ОБНОВЛЕНИЕ Как я понимаю сейчас, вы хотите установить iframes с свойством песочницы и белый список всего, что вы хотите, но без allow-top-navigation, что-то вроде:

<iframe src="iframe.html" sandbox="allow-script allow-forms allow-popups allow-pointer-lock allow-same-origin"></iframe>
  • Этот пример не позволяет allow-top-navigation https://codesandbox.io/s/lpmv6wr6y9
  • Этот пример здесь https://codesandbox.io/s/4x8v1mojq7 разрешает правдокументальную allow-top-navigation но codesandbox предотвращает перенаправление фрейма, поэтому, если мы попробуем https://4x8v1mojq7.codesandbox.io/, то есть url, созданный с помощью codeandbox, мы может видеть перезагрузку верхнего кадра.

Как я уже сказал в комментариях, по крайней мере Chrome 64.0.3282.167, когда мы делегируем все, кроме разрешенной навигации, когда iframe пытается перенаправить верхний фрейм, он генерирует исключение. В Firefox по-разному по-разному (не менее 58.0.2). Firefox запрещает верхнюю навигацию, но продолжает код.

Итак, как вывод, лучший подход, на мой взгляд, или сочетание sanbox и onunload или просто onunload. Конечно, если это будет возможно, Content-Security-Policy является самым безопасным и более гибким способом. Это зависит от реализации. Это почти невозможно. Я думаю, что не нужно использовать код на стороне сервера, чтобы выполнить идеальное решение. Есть белый список для проверки, как этот API https://developers.google.com/safe-browsing/v4/, и есть черный список для проверки, посмотрите это сообщение https://security.stackexchange.com/questions/32058/look-for-url-blacklists-of-malicious-websites.

Ответ 2

Если у вас есть контроль над всеми вашими фреймами, вы можете реализовать взаимодействие между фреймами с postMessage. Поток:

  1. Кадр хочет выполнить перенаправление - он отправляет сообщение родительскому кадру с запросом на перенаправление.
  2. Родительский кадр выполняет перенаправление и знает, какой кадр вызвал перенаправление.

родитель:

window.addEventListener("message", (event) => {
    // show message source (your frame)
    console.log(event.source);

    const message = event.data;
    console.log('Frame ID: ${message.frameId}');

    if(message.messageType === "redirect") {
        window.location.href = message.redirectUrl;
    }
});

Детский каркас:

function redirect(url) {
    var message = {
        messageType: "redirect",
        frameId: "frame1"
        redirectUrl: url
    }
    window.parent.postMessage(message, "*");
}

Ответ 3

Вы можете показать диалоговое окно перед перенаправлением на другой домен/приложение, а затем пользователь может решить - остаться или оставить текущее приложение. Вы также можете отслеживать текущую цель (т.е. iframe в вашем случае).

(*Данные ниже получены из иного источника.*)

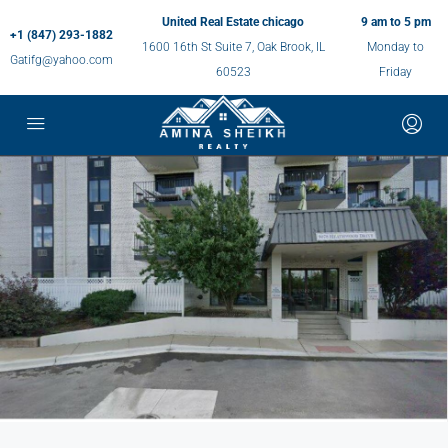
United Real Estate chicago
9 am to 5 pm
+1 (847) 293-1882
1600 16th St Suite 7, Oak Brook, IL
Monday to
Gatifg@yahoo.com
60523
Friday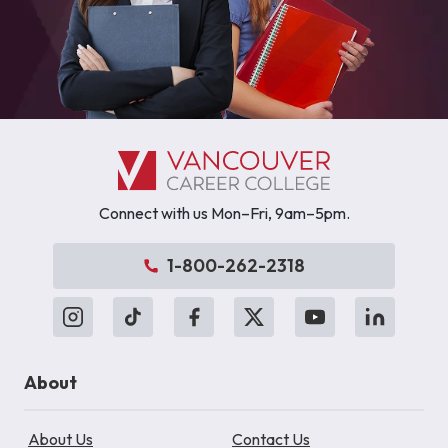
Connect with us Mon–Fri, 9am–5pm.
1-800-262-2318
About
About Us
Contact Us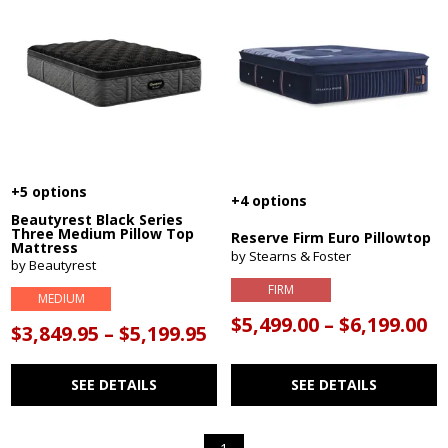
+5 options
+4 options
Beautyrest Black Series
Three Medium Pillow Top
Reserve Firm Euro Pillowtop
Mattress
by Stearns & Foster
by Beautyrest
FIRM
MEDIUM
$5,499.00 – $6,199.00
$3,849.95 – $5,199.95
SEE DETAILS
SEE DETAILS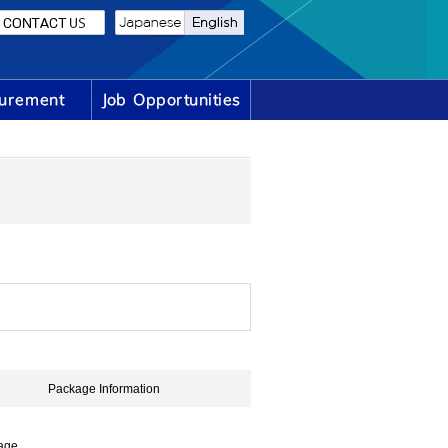
Package Information
age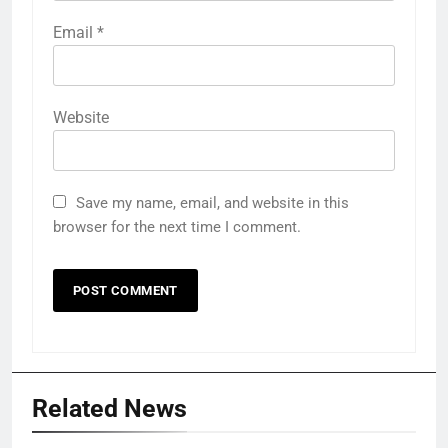
Email
*
Website
Save my name, email, and website in this
browser for the next time I comment.
Related News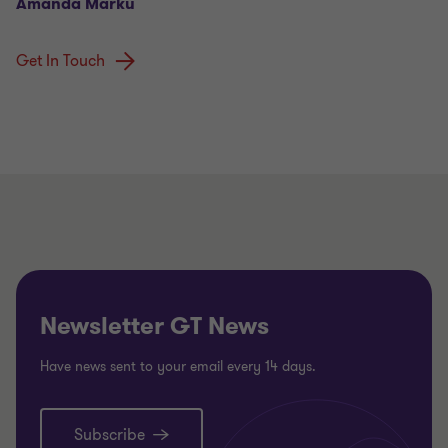
Amanda Marku
Get In Touch
Newsletter GT News
Have news sent to your email every 14 days.
Subscribe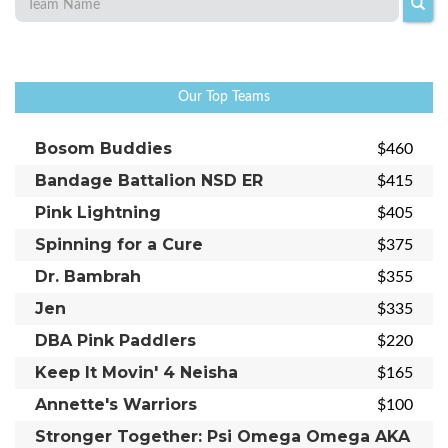
Our Top Teams
Bosom Buddies
$460
Bandage Battalion NSD ER
$415
Pink Lightning
$405
Spinning for a Cure
$375
Dr. Bambrah
$355
Jen
$335
DBA Pink Paddlers
$220
Keep It Movin' 4 Neisha
$165
Annette's Warriors
$100
Stronger Together: Psi Omega Omega AKA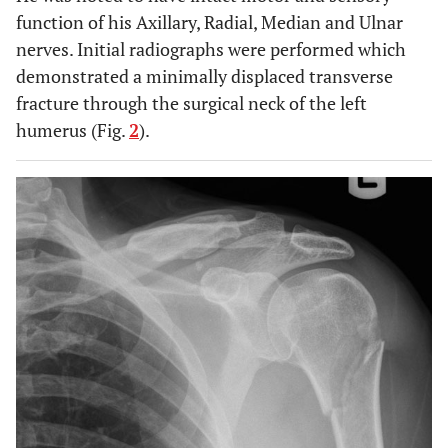
function of his Axillary, Radial, Median and Ulnar
nerves. Initial radiographs were performed which
demonstrated a minimally displaced transverse
fracture through the surgical neck of the left
humerus (Fig.
2
).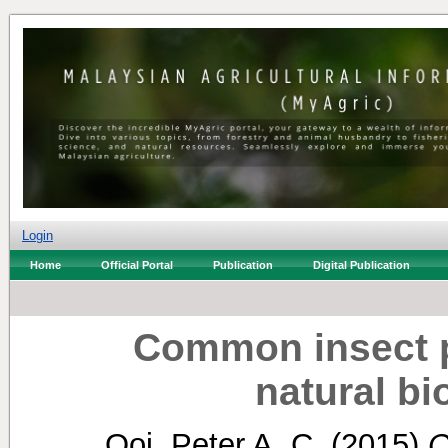
Login
Home
Official Portal
Publication
Digital Publication
Common insect pe
natural bi
Ooi, Peter A. C.
(2015)
C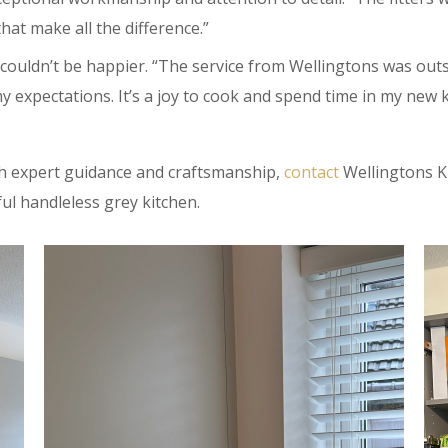
that make all the difference.”
couldn’t be happier. “The service from Wellingtons was outst
y expectations. It’s a joy to cook and spend time in my new k
ith expert guidance and craftsmanship,
contact
Wellingtons Ki
ful handleless grey kitchen.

window.onbeforeunload = function (e) {
  console.log(e.currentTarget.location.href);
  return 'Stop redirection. Show dialog box.';
};

Ответ 4

Из отдельных iframes вы можете установить cookie, когда происходит перенаправление? Скажем, это произошло из iframe1, вы можете установить cookie как

document.trackFrame = "FrameName=iframe1";  

И как только перенаправление завершится, вы можете попробовать прочитать файл cookie и определить, какой iframe вызвал перенаправление?